START GIVEN DATA

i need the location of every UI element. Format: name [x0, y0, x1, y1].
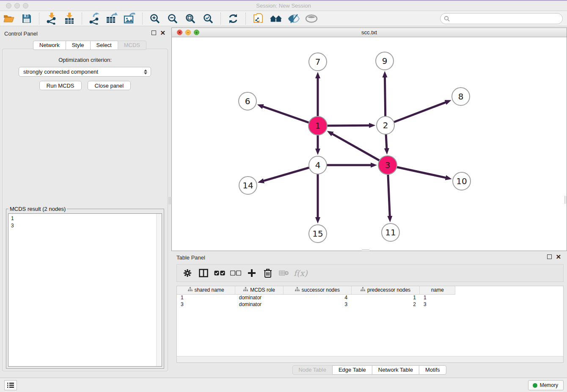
zoom-out-icon[interactable] — [166, 13, 179, 25]
show-column-panel-icon[interactable] — [196, 267, 211, 279]
table-panel: Table Panel ✕ f(x) shared nameMCDS roles… — [171, 252, 567, 377]
table-horizontal-scrollbar[interactable] — [177, 356, 563, 362]
optimization-criterion-label: Optimization criterion: — [3, 57, 168, 63]
mcds-result-item[interactable]: 1 — [11, 215, 159, 222]
control-tab-network[interactable]: Network — [33, 41, 66, 50]
hide-selected-icon[interactable] — [287, 13, 300, 25]
graph-node-9[interactable]: 9 — [376, 52, 394, 70]
table-cell-successor-nodes[interactable]: 3 — [284, 301, 352, 308]
mcds-result-item[interactable]: 3 — [11, 222, 159, 229]
graph-node-4[interactable]: 4 — [309, 156, 327, 174]
graph-node-2[interactable]: 2 — [377, 116, 394, 134]
graph-node-7[interactable]: 7 — [309, 53, 327, 71]
home-view-icon[interactable] — [270, 13, 282, 25]
table-row[interactable]: 1dominator411 — [177, 294, 563, 301]
unselect-all-columns-icon[interactable] — [228, 267, 243, 279]
toolbar-divider — [142, 13, 143, 25]
table-tab-edge-table[interactable]: Edge Table — [332, 365, 372, 375]
clone-network-icon[interactable] — [252, 13, 264, 25]
column-header-shared-name[interactable]: shared name — [177, 286, 235, 294]
table-tab-motifs[interactable]: Motifs — [419, 365, 446, 375]
table-cell-predecessor-nodes[interactable]: 2 — [351, 301, 420, 308]
create-column-plus-icon[interactable] — [245, 267, 259, 279]
table-settings-gear-icon[interactable] — [180, 267, 195, 279]
function-builder-icon[interactable]: f(x) — [294, 268, 308, 278]
memory-label: Memory — [540, 382, 558, 388]
refresh-view-icon[interactable] — [227, 13, 239, 25]
close-panel-icon[interactable]: ✕ — [160, 30, 165, 35]
table-cell-shared-name[interactable]: 1 — [177, 294, 235, 301]
table-tab-node-table[interactable]: Node Table — [292, 365, 333, 375]
show-hidden-icon[interactable] — [305, 13, 318, 25]
close-table-panel-icon[interactable]: ✕ — [556, 254, 561, 259]
graph-node-14[interactable]: 14 — [239, 177, 257, 194]
import-table-icon[interactable] — [63, 13, 76, 25]
control-panel-tabs: NetworkStyleSelectMCDS — [33, 41, 146, 50]
graph-node-15[interactable]: 15 — [309, 225, 327, 243]
graph-node-6[interactable]: 6 — [239, 92, 256, 110]
column-header-name[interactable]: name — [420, 286, 455, 294]
column-tree-icon — [361, 287, 365, 293]
table-cell-predecessor-nodes[interactable]: 1 — [351, 294, 420, 301]
mcds-result-list[interactable]: 13 — [8, 213, 162, 367]
control-tab-select[interactable]: Select — [90, 41, 118, 50]
export-network-icon[interactable] — [88, 13, 101, 25]
control-tab-mcds[interactable]: MCDS — [118, 41, 146, 50]
node-table: shared nameMCDS rolesuccessor nodesprede… — [176, 286, 564, 363]
zoom-fit-icon[interactable] — [184, 13, 197, 25]
column-header-successor-nodes[interactable]: successor nodes — [284, 286, 352, 294]
zoom-in-icon[interactable] — [149, 13, 161, 25]
svg-text:8: 8 — [458, 91, 464, 102]
network-graph-canvas[interactable]: 7968124314101511 — [172, 37, 567, 251]
horizontal-splitter-handle[interactable] — [362, 249, 369, 251]
list-icon — [7, 382, 14, 388]
svg-text:2: 2 — [383, 120, 388, 130]
delete-column-trash-icon[interactable] — [261, 267, 275, 279]
column-header-predecessor-nodes[interactable]: predecessor nodes — [351, 286, 420, 294]
optimization-criterion-dropdown[interactable]: strongly connected component — [19, 67, 151, 77]
select-all-columns-icon[interactable] — [212, 267, 227, 279]
result-scrollbar[interactable] — [156, 214, 162, 366]
float-table-panel-icon[interactable] — [547, 254, 552, 259]
table-cell-MCDS-role[interactable]: dominator — [235, 301, 284, 308]
run-mcds-button[interactable]: Run MCDS — [39, 81, 82, 90]
delete-table-icon[interactable] — [277, 267, 291, 279]
table-cell-successor-nodes[interactable]: 4 — [284, 294, 352, 301]
graph-node-3[interactable]: 3 — [378, 156, 397, 174]
export-image-icon[interactable] — [124, 13, 136, 25]
graph-node-11[interactable]: 11 — [382, 224, 399, 241]
graph-node-8[interactable]: 8 — [452, 88, 470, 105]
save-session-icon[interactable] — [20, 13, 33, 25]
zoom-selected-icon[interactable] — [202, 13, 215, 25]
toolbar-divider — [39, 13, 39, 25]
control-tab-style[interactable]: Style — [66, 41, 91, 50]
close-panel-button[interactable]: Close panel — [88, 81, 131, 90]
memory-button[interactable]: Memory — [528, 380, 564, 390]
panel-splitter-handle[interactable] — [169, 197, 171, 204]
search-input[interactable] — [452, 16, 562, 22]
graph-node-10[interactable]: 10 — [453, 172, 471, 190]
network-window-titlebar[interactable]: ✕ − ＋ scc.txt — [172, 28, 567, 37]
open-session-icon[interactable] — [3, 13, 15, 25]
graph-edge-2-8[interactable] — [385, 102, 446, 125]
table-cell-shared-name[interactable]: 3 — [177, 301, 235, 308]
table-tab-network-table[interactable]: Network Table — [372, 365, 419, 375]
float-panel-icon[interactable] — [151, 30, 156, 35]
column-tree-icon — [243, 287, 248, 293]
task-history-button[interactable] — [4, 380, 17, 390]
app-title: Session: New Session — [0, 3, 567, 9]
graph-node-1[interactable]: 1 — [308, 116, 327, 135]
import-network-icon[interactable] — [45, 13, 58, 25]
svg-text:9: 9 — [382, 56, 388, 66]
table-row[interactable]: 3dominator323 — [177, 301, 563, 308]
column-header-MCDS-role[interactable]: MCDS role — [235, 286, 284, 294]
table-panel-header: Table Panel ✕ — [171, 253, 567, 262]
search-field[interactable] — [440, 13, 563, 24]
svg-text:3: 3 — [385, 160, 391, 170]
table-cell-MCDS-role[interactable]: dominator — [235, 294, 284, 301]
table-cell-name[interactable]: 3 — [420, 301, 455, 308]
table-cell-name[interactable]: 1 — [420, 294, 455, 301]
export-table-icon[interactable] — [106, 13, 118, 25]
right-splitter-handle[interactable] — [564, 196, 566, 204]
svg-text:11: 11 — [385, 227, 396, 237]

END GIVEN DATA

EXERCISE PROMPT:
Copy out all lines above that include the string "edge".

RESULT OF THE EXERCISE:
table-tab-edge-table[interactable]: Edge Table — [332, 365, 372, 375]
graph-edge-2-8[interactable] — [385, 102, 446, 125]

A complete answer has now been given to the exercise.